Triangulated categories arising from n-fold matrix factorizations

TL;DR

This paper studies the structure of categories arising from n-fold matrix factorizations, showing they form right triangulated or Frobenius categories, and become triangulated under certain conditions, extending the theory of matrix factorizations.

Contribution

It introduces a new framework for n-fold matrix factorizations, establishing their homotopy categories as right triangulated or Frobenius categories, and identifies conditions for triangulated structures.

Findings

Homotopy category of n-fold matrix factorizations is right triangulated.
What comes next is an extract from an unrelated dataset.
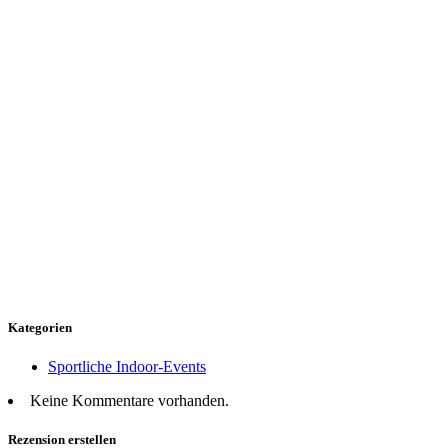
Kategorien
Sportliche Indoor-Events
Keine Kommentare vorhanden.
Rezension erstellen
When T is an automorphism, the category becomes triangulated.

Frobenius structure arises when a0A is Frobenius and T is an autoequivalence.

Abstract

Let $\mathcal{A}$ be an additive category and let $T\colon \mathcal{A}\rightarrow \mathcal{A}$ be an additive functor equipped with a natural transformation $\omega\colon \mathrm{Id}_{\mathcal{A}}\rightarrow T$. We prove that the homotopy category of $n$-fold matrix factorizations of $\omega$, denoted ${\rm HFact}_{n}(\mathcal{A},T,\omega)$, admits a natural structure of a right triangulated category. In particular, when $T$ is an automorphism, the homotopy category ${\rm HFact}_{n}(\mathcal{A},T,\omega)$ becomes triangulated. Furthermore, if $\mathcal{A}$ is a Frobenius exact category and $T$ is an autoequivalence, we obtain that the category ${\rm Fact}_{n}(\mathcal{A},T,\omega)$ of $n$-fold $(\mathcal{A},T)$-factorizations of $\omega$ is a Frobenius exact category. Consequently, the stable category of the Frobenius exact category ${\rm Fact}_{n}(\mathcal{A},T,\omega)$ is a triangulated category.